* [What the task requires]: What the response needs is every record, repeated verbatim, and no images.

* [Records for the exercise]:
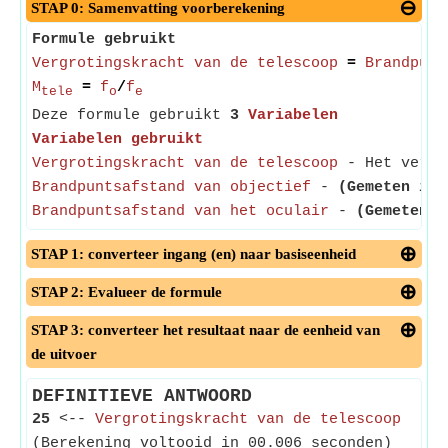
STAP 0: Samenvatting voorberekening
Formule gebruikt
Vergrotingskracht van de telescoop
=
Brandpunt
M
=
f
/
f
tele
o
e
Deze formule gebruikt
3
Variabelen
Variabelen gebruikt
Vergrotingskracht van de telescoop
- Het vergro
Brandpuntsafstand van objectief
-
(Gemeten in 
Brandpuntsafstand van het oculair
-
(Gemeten i
STAP 1: converteer ingang (en) naar basiseenheid
STAP 2: Evalueer de formule
STAP 3: converteer het resultaat naar de eenheid van
de uitvoer
DEFINITIEVE ANTWOORD
25
<--
Vergrotingskracht van de telescoop
(Berekening voltooid in 00.006 seconden)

* [Your response]:
STAP 0: Samenvatting voorberekening
Formule gebruikt
Vergrotingskracht van de telescoop
=
Brandpunt
M
=
f
/
f
tele
o
e
Deze formule gebruikt
3
Variabelen
Variabelen gebruikt
Vergrotingskracht van de telescoop
- Het vergro
Brandpuntsafstand van objectief
-
(Gemeten in 
Brandpuntsafstand van het oculair
-
(Gemeten i
STAP 1: converteer ingang (en) naar basiseenheid
STAP 2: Evalueer de formule
STAP 3: converteer het resultaat naar de eenheid van
de uitvoer
DEFINITIEVE ANTWOORD
25
<--
Vergrotingskracht van de telescoop
(Berekening voltooid in 00.006 seconden)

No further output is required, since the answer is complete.